A CNN não conseguiu revisar de forma independente os documentos citados pela investigação.
Jordash disse que estes são apenas os resultados preliminares da investigação, explicando que mais evidências de crimes de guerra russos ainda estão sendo descobertas e processadas.
Ele também disse que as descobertas recém-divulgadas são um indicador útil do que está acontecendo nos territórios atualmente ocupados pela Rússia, ou do que teria acontecido se Moscou conseguisse dominar completamente a Ucrânia.
“Para mim, o que é interessante sobre Kherson é que você realmente vê o microcosmo do plano criminoso geral, o que teria acontecido com [o resto da] Ucrânia”, explicou.
“O que é horrível, tanto quanto a tortura… é o pensamento do que teria acontecido se a Rússia tivesse conseguido ser bem-sucedida em sua ocupação de vastas áreas da Ucrânia”.
Para Jordash, uma maior ocupação russa teria levado a um número “sem precedentes” de detenções, bem como casos de tortura e assassinatos.
“Esse plano criminoso que envolve a prática de crimes de guerra e crimes contra a humanidade, em sua essência, você vê isso se movendo para uma fase mais final e destrutiva, o que parece sugerir que o sucesso ausente no plano original o plano se transforma em um dos destruição física, mais mortes, mais destruição e intenção potencialmente genocida”, disse ele.
A CNN procurou o governo russo para comentar as acusações apresentadas por investigadores ucranianos e internacionais, mas ainda não obteve resposta.
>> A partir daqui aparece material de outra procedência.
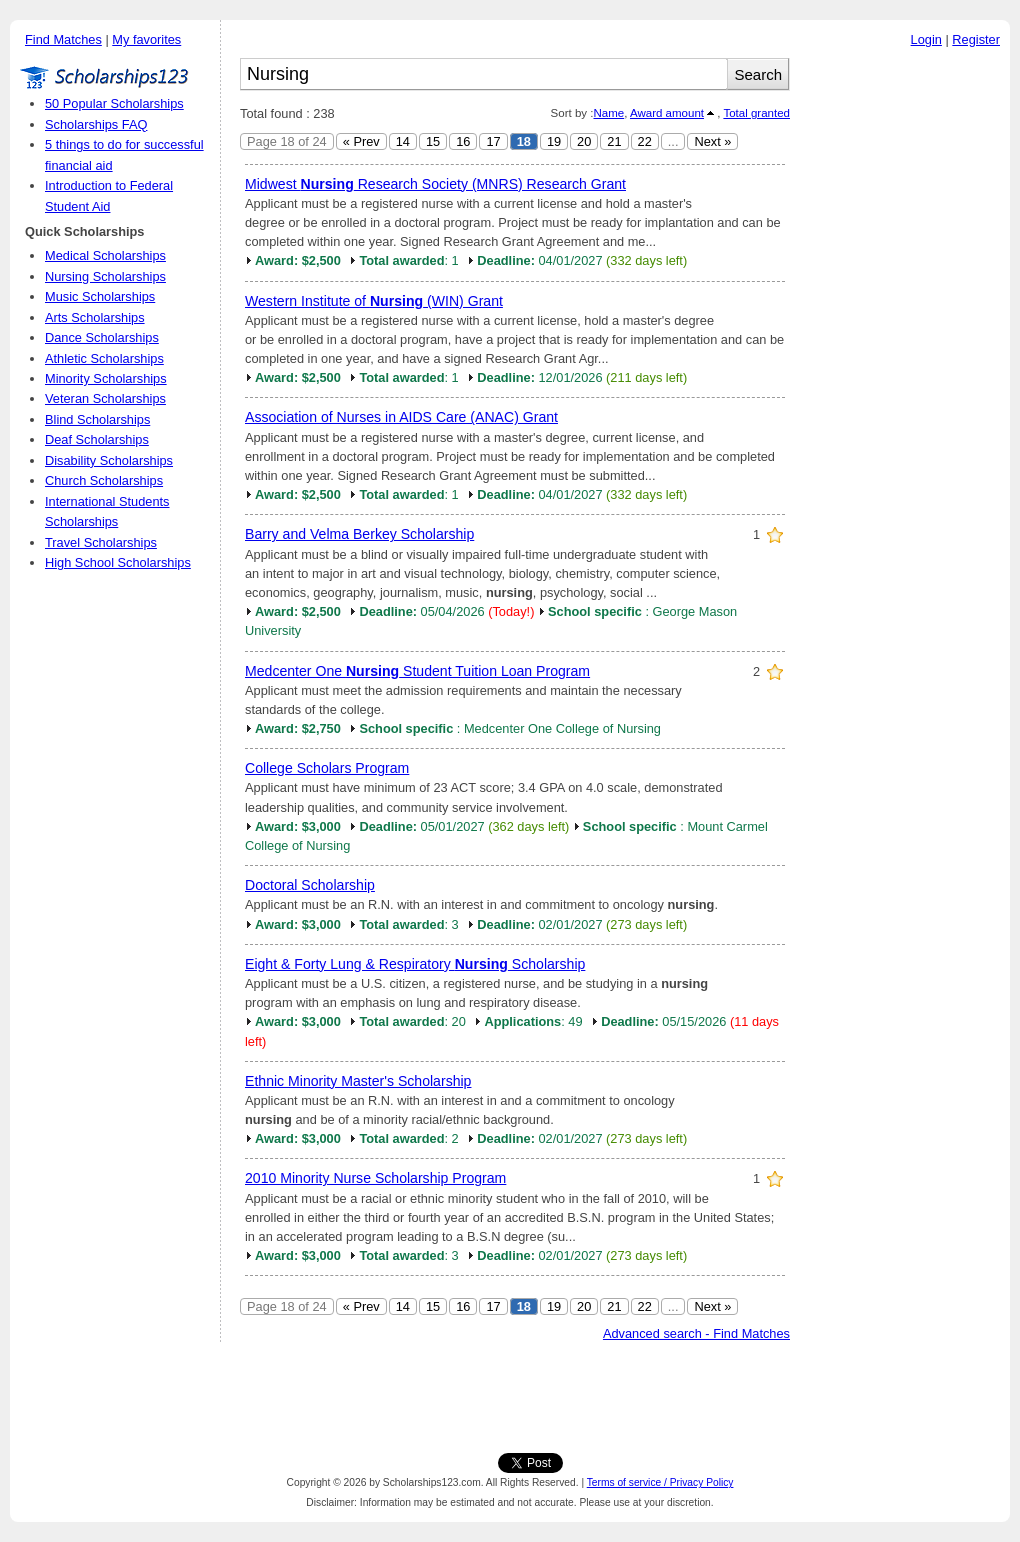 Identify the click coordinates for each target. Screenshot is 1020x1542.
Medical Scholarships (105, 255)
A Rússia negou repetidamente todas e quaisquer acusações de que tenha cometido crimes de guerra durante o que chama de “operação militar especial” na Ucrânia.
Apesar das negativas de Moscou, as equipes da CNN no local testemunharam os resultados brutais da ocupação russa não apenas de Kherson, mas também de lugares como Bucha, Irpin e Borodianka, descobrindo evidências de tortura e assassinato indiscriminado de civis comuns.
Em janeiro, a Human Rights Watch acusou Moscou de uma “litania de violações do direito humanitário internacional” e, no início da semana, o secretário-geral da ONU, António Guterres, disse que a invasão da Ucrânia pela Rússia desencadeou “as violações mais massivas dos direitos humanos que estamos vivendo [ até] hoje”.
“Isso desencadeou morte, destruição e deslocamento generalizados”, continuou Guterres.